Exercise details - For the records below, copy exactly the span that begins at the line containing "あるプランは、教習費と１２泊分の宿泊費を合わせた" and stops after the line containing "Pastikan Skedul penerbangan", minus any pictures.

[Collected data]
= = = = =

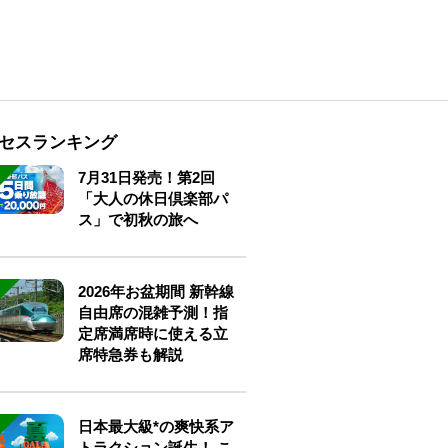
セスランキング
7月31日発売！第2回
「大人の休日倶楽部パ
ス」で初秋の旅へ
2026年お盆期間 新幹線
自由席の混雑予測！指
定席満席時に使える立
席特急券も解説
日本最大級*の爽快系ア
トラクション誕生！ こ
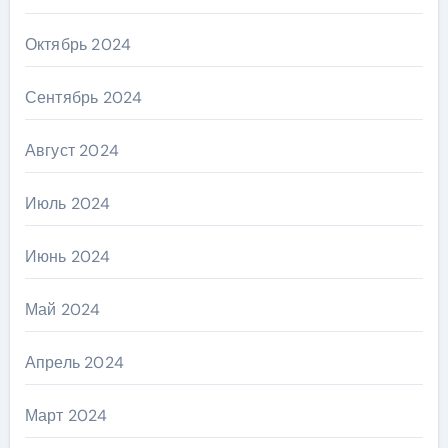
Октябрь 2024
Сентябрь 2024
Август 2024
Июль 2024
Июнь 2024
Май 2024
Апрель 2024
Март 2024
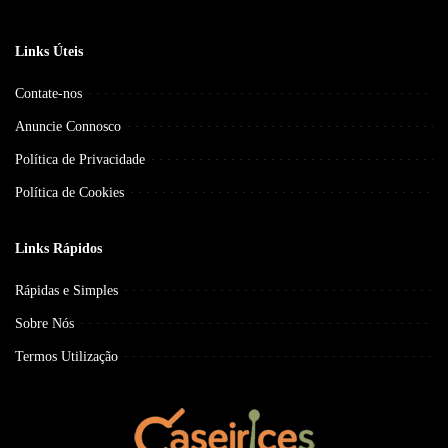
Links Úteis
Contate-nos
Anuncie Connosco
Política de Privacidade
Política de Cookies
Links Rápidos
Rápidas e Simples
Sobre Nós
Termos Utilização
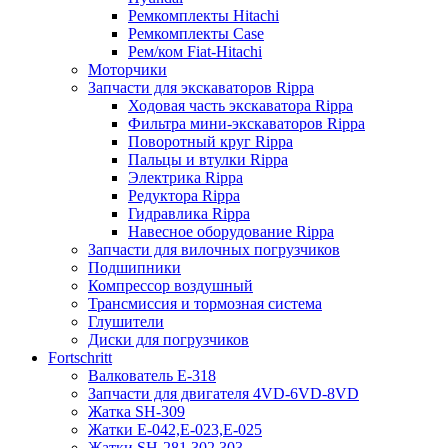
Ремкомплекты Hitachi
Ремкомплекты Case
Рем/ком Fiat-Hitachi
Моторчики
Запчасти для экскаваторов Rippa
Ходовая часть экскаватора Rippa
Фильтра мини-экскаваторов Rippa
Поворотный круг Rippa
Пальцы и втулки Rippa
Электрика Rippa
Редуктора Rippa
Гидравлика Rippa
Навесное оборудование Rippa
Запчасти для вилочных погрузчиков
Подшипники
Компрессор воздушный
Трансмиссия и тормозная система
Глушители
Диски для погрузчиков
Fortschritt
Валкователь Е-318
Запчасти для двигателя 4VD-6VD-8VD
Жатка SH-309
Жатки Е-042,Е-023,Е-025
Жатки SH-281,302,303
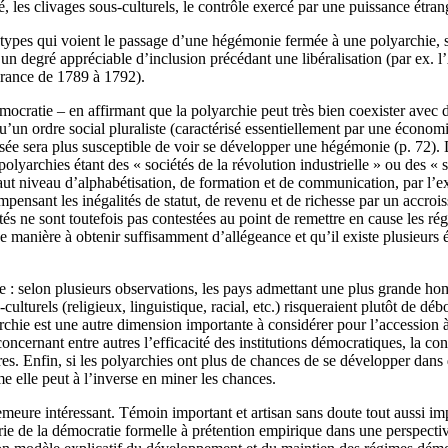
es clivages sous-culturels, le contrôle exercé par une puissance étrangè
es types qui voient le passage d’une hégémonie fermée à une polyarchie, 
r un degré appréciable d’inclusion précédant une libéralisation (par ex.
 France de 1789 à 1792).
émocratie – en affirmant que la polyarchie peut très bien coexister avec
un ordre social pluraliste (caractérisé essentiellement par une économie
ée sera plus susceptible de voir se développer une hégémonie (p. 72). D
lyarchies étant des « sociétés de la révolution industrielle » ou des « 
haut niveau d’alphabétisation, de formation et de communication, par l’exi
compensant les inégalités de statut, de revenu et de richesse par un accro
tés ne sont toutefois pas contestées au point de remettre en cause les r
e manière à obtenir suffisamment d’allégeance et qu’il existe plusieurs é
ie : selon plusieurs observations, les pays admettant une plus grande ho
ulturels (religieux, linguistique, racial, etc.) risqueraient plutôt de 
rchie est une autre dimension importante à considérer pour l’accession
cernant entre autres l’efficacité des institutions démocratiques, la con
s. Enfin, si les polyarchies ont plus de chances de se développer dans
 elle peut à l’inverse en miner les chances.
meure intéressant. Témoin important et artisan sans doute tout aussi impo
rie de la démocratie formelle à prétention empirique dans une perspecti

= = = = =

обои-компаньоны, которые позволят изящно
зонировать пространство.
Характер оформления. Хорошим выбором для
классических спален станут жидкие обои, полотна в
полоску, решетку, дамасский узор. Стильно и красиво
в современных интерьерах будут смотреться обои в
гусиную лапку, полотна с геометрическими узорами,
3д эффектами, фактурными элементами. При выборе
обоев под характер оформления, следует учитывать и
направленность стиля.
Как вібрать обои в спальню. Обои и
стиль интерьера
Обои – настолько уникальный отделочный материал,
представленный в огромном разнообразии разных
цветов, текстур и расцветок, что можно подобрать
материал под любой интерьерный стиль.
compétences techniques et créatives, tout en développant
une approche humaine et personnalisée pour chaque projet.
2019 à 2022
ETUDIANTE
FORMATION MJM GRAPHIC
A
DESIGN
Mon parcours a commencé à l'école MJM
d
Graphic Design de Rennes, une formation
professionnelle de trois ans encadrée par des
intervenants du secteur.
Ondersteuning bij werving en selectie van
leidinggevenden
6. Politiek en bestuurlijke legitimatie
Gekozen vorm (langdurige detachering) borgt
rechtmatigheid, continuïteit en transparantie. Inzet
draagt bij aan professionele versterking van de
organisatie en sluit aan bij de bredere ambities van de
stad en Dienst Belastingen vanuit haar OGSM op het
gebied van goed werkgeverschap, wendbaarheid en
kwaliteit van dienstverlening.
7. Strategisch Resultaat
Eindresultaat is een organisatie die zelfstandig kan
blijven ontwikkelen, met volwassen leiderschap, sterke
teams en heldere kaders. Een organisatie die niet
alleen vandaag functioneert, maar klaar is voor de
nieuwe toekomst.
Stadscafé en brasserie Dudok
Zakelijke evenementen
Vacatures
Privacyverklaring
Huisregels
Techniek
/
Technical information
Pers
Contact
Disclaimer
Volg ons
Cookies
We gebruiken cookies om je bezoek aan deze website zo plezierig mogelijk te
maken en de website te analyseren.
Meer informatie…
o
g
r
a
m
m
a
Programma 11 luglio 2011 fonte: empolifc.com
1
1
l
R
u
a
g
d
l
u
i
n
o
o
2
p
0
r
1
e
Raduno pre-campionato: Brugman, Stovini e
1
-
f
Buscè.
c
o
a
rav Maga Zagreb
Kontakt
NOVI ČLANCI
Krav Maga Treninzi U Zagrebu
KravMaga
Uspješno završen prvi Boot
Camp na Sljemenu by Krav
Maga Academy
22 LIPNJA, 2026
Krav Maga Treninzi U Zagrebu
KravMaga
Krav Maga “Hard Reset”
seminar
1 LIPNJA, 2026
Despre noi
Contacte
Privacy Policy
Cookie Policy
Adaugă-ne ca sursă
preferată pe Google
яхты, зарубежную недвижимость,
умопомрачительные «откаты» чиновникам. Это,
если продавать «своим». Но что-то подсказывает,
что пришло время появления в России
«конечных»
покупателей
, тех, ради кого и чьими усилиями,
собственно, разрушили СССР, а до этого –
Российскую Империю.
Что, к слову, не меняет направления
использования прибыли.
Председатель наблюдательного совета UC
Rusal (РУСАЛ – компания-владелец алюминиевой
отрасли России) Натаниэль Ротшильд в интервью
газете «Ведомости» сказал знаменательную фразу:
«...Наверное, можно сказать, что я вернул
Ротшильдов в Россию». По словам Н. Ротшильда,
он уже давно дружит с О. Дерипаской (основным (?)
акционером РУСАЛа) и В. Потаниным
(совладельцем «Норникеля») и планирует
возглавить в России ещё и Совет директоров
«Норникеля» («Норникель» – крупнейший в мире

= = = = =

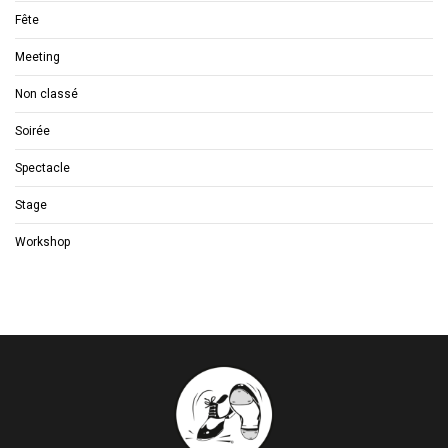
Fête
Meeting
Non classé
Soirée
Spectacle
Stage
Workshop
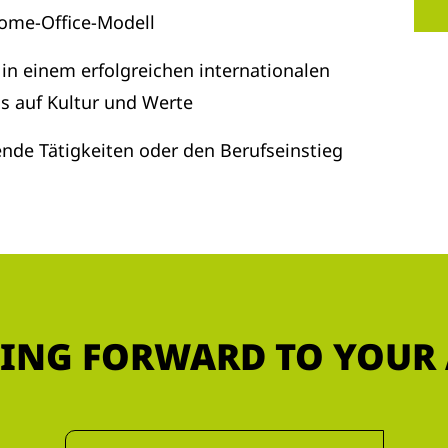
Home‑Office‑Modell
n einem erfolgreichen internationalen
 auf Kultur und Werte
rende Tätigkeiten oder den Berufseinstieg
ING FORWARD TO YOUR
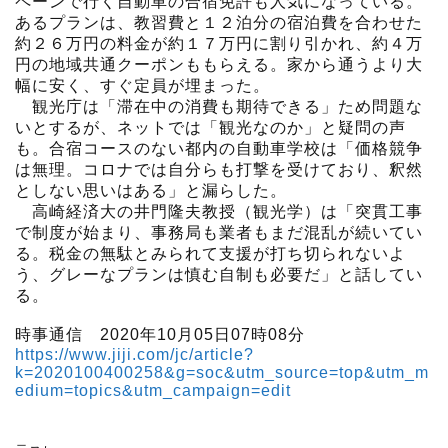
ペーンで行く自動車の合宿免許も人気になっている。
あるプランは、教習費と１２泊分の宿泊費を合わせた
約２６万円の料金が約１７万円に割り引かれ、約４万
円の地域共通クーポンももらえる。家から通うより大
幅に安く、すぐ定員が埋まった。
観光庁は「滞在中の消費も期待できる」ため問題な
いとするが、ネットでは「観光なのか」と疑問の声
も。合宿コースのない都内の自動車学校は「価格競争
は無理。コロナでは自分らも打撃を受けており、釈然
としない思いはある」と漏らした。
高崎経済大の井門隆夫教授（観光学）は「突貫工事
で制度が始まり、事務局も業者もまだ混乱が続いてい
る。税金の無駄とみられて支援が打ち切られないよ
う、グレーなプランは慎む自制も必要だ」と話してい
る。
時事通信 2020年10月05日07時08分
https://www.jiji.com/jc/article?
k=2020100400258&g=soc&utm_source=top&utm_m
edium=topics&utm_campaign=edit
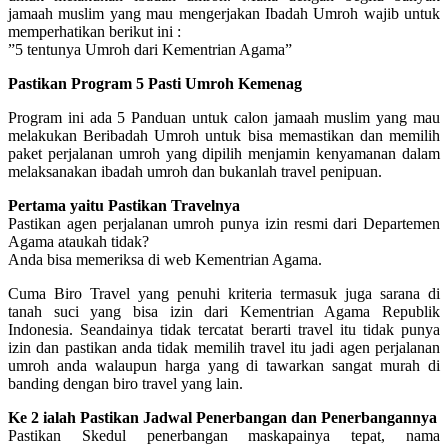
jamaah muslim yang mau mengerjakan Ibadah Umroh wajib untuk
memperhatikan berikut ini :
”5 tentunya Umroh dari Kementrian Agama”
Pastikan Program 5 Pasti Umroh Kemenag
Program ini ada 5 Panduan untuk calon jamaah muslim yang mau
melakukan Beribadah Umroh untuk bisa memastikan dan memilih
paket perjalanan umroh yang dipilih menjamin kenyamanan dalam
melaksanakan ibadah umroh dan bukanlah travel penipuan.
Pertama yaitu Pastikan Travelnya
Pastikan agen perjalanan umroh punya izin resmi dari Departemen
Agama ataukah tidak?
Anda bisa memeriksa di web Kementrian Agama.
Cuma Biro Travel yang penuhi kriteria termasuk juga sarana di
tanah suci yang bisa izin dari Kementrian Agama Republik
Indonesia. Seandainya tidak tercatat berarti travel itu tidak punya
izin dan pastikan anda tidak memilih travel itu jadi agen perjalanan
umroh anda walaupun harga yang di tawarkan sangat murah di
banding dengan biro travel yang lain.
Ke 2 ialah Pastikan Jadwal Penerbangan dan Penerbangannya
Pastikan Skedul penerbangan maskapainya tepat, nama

= = = = =

Exercise response -
あるプランは、教習費と１２泊分の宿泊費を合わせた
約２６万円の料金が約１７万円に割り引かれ、約４万
円の地域共通クーポンももらえる。家から通うより大
幅に安く、すぐ定員が埋まった。
観光庁は「滞在中の消費も期待できる」ため問題な
いとするが、ネットでは「観光なのか」と疑問の声
も。合宿コースのない都内の自動車学校は「価格競争
は無理。コロナでは自分らも打撃を受けており、釈然
としない思いはある」と漏らした。
高崎経済大の井門隆夫教授（観光学）は「突貫工事
で制度が始まり、事務局も業者もまだ混乱が続いてい
る。税金の無駄とみられて支援が打ち切られないよ
う、グレーなプランは慎む自制も必要だ」と話してい
る。
時事通信 2020年10月05日07時08分
https://www.jiji.com/jc/article?
k=2020100400258&g=soc&utm_source=top&utm_m
edium=topics&utm_campaign=edit
jamaah muslim yang mau mengerjakan Ibadah Umroh wajib untuk
memperhatikan berikut ini :
”5 tentunya Umroh dari Kementrian Agama”
Pastikan Program 5 Pasti Umroh Kemenag
Program ini ada 5 Panduan untuk calon jamaah muslim yang mau
melakukan Beribadah Umroh untuk bisa memastikan dan memilih
paket perjalanan umroh yang dipilih menjamin kenyamanan dalam
melaksanakan ibadah umroh dan bukanlah travel penipuan.
Pertama yaitu Pastikan Travelnya
Pastikan agen perjalanan umroh punya izin resmi dari Departemen
Agama ataukah tidak?
Anda bisa memeriksa di web Kementrian Agama.
Cuma Biro Travel yang penuhi kriteria termasuk juga sarana di
tanah suci yang bisa izin dari Kementrian Agama Republik
Indonesia. Seandainya tidak tercatat berarti travel itu tidak punya
izin dan pastikan anda tidak memilih travel itu jadi agen perjalanan
umroh anda walaupun harga yang di tawarkan sangat murah di
banding dengan biro travel yang lain.
Ke 2 ialah Pastikan Jadwal Penerbangan dan Penerbangannya
Pastikan Skedul penerbangan maskapainya tepat, nama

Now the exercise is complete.